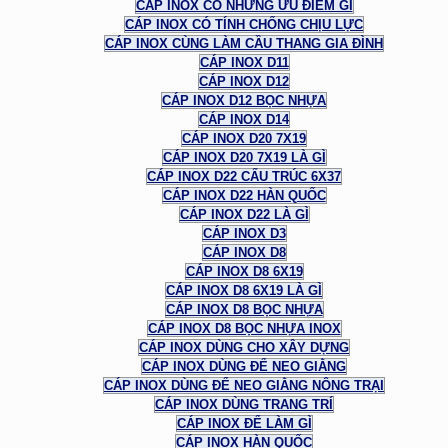
CÁP INOX CÓ NHỮNG ƯU ĐIỂM GÌ
CÁP INOX CÓ TÍNH CHỐNG CHỊU LỰC
CÁP INOX CÙNG LÀM CẦU THANG GIA ĐÌNH
CÁP INOX D11
CÁP INOX D12
CÁP INOX D12 BỌC NHỰA
CÁP INOX D14
CÁP INOX D20 7X19
CÁP INOX D20 7X19 LÀ GÌ
CÁP INOX D22 CẤU TRÚC 6X37
CÁP INOX D22 HÀN QUỐC
CÁP INOX D22 LÀ GÌ
CÁP INOX D3
CÁP INOX D8
CÁP INOX D8 6X19
CÁP INOX D8 6X19 LÀ GÌ
CÁP INOX D8 BỌC NHỰA
CÁP INOX D8 BỌC NHỰA INOX
CÁP INOX DÙNG CHO XÂY DỰNG
CÁP INOX DÙNG ĐỂ NEO GIẰNG
CÁP INOX DÙNG ĐỂ NEO GIẰNG NÔNG TRẠI
CÁP INOX DÙNG TRANG TRÍ
CÁP INOX ĐỂ LÀM GÌ
CÁP INOX HÀN QUỐC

--- Work required ---
For the word "NHỰA", count the lines of the listing that hold it, and reply with the count by itself.

--- Task output ---
3